Pecah Tawuran 2 Geng Pelajar di Bantul, 1 Orang Tewas Terkena Sajam

Para tersangka dan barang bukti senjata tajam yang diamankan polisi dari tawuran dua geng pelajar di Bantul - Harian Jogja/Ujang Hasanudin
08 November 2021 15:07 WIB Ujang Hasanudin Bantul Share :

Harianjogja.com, BANTUL-Kepolisian Resor Bantul menangkap 11 pelajar yang terlibat tawuran di Jalan Ringroad Selatan, Dusun Plurungan, Tirtonirmolo, Kasihan, Bantul. Dalam tawuran dua geng pelajar tersebut satu orang meninggal dunia terkena sabetan senjata tajam, sementara satu orang lainnya mengalami luka serius dan masih dalam proses perawatan medis.

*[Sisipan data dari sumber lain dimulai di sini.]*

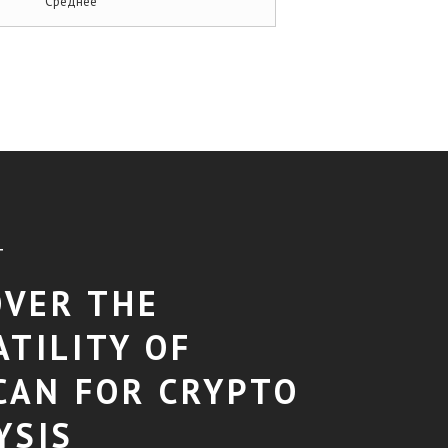
Среднее
T
OVER THE
ATILITY OF
CAN FOR CRYPTO
YSIS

“Kedua korban menderita luka bacokan luka di dada. Korban yang satu dalam perjalanannya setelah dirawat 10 hari meninggal dunia. Yang satunya dalam menjalani perawatan sampai sekarang,” kata Kapolres Bantul, AKBP Ihsan, dalam jumpa pers di Mapolres Bantul, Senin (8/11/2021).

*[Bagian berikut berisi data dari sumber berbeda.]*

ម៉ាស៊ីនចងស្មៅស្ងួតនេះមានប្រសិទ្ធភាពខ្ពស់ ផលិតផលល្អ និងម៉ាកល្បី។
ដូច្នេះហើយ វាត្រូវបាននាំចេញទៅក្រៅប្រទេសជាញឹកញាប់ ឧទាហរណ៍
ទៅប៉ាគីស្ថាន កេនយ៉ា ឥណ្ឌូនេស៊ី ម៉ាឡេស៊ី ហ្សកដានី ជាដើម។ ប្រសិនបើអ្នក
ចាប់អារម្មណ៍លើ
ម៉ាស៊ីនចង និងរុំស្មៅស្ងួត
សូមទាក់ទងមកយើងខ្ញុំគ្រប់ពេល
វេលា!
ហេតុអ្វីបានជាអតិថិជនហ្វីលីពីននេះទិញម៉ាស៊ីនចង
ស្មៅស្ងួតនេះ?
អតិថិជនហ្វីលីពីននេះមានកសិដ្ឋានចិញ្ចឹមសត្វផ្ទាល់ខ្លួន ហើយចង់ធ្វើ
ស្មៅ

Kedua korban berasal dari salah satu sekolah menengah atas (SMA) negeri di Kapanewon Sewon, Bantul, yakni berinisial MKA, 18, warga Sewon, Bantul. Dia meninggal dunia setelah menjalani perawatan di rumah sakit selama 10 hari karena luka sabetan senjata tajam di bagian dada dan punggung. Sementara satu korban lainnya adalah RAW, 17, pelajar, warga Banguntapan, Bantul, luka bagian dada dan bahu.

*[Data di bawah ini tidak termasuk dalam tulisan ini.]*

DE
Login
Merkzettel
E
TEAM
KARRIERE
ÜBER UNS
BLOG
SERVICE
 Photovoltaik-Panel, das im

BACA JUGA: Australia Bakar 3 Kapal Nelayan Ilegal Indonesia

Kapolres mengatakan bentrokan tersebut melibatkan geng Stepiro (Serdadu Tempur Piri Revolution) dari Jogja dengan geng Sase (Satu Sewon) Bantul. Keduanya telah janjian untuk melakukan bentrokan di Ringroad Kasihan Bantul, tepatnya di barat simpang empat PUJA di mana di daerah tersebut memang daerah rawan karena sering digunakan untuk tawuran.

“Mereka tantang menantang melalui media sosial,” ujar Ihsan.

Kejadian tersebut bermula bermula pada pada 28 September 2021 korban MKA bersama teman-temannya yang tergabung dalam geng Sase Bantul ngobrol di warung angkringan di sekitar Stadion Sultan Agung. Saat itu mereka membicarakan rencana tawuran melawan geng Stepiro Jogja yang akan dilakukan pada Rabu, 29 September 2021 dini hari, sekitar pukul 02.00 WIB di Ringroad Selatan Bantul.

Kemudian sekitar pukul 02.00 WIB geng Sase yang berjumlah 14 orang dan geng Stepiro yang berjumlah 20 orang bertemu di Ringroad Selatan atau barat simpang empat PUJA Kasihan dengan mengendarai sepeda motor berboncengan dan masing-masing membawa senjata tajam. Terjadilah tawuran yang mengakibatkan korban MKA dan RAW dari geng Sase mengalami luka berat. “Dua korban dua-duanya dari kelompok Sase,” ujar Ihsan.

Polisi yang mendapat laporan dari pihak korban kemudian melakukan penyelidikan. Dari hasil penyelidikan terungkap para tersangka tawuran tersebut. Sebanyak 11 orang semuanya dari geng Stepiro ditangkap di rumahnya masing-masing. Mayoritas mereka berasal dari kelas 3 dan kelas 2 yakni IS, 18; NWSU, 18; dan MNH, 18; MFR, 19; keempatnya berperan menjadi fighter atau eksekutor.

Kemudian MYEP, 18; WKR, 18; ATK, 18; RFS, 18; keempatnya berperan sebagai joki motor. Selanjutnya ada tiga anak yang masih di bawah umur yakni JA, 16; CA, 16; dan ZFN, 17; ketiganya berperan sebagai joki motor, “Jadi pada saat mereka tawuran ada sebagai joki membawa motor dan ada fighter-nya membawa senjata tajam. Modelnya tawurannya saling berhadapan bawa motor,” papar Ihsan.

Meski korban masih pelajar, polisi tetap memproses kasus tersebut dengan pasal tindak pidana pengeroyokan atau penganiayaan yang mengakibatkan korban meninggal dunia dengan ancaman hukuman 12 tahun sesuai Pasal 170 ayat 2 KUHP juncto Pasal 358 KUHP. Sementara pelaku yang masih dibawah umur tetap diproses dengan Pasal yang sama namun mengacu pada Undang-undang Nomor 35 Tahun 2014 tentang perlindungan anak. “Semua kita Prose,” tegas Kapolres.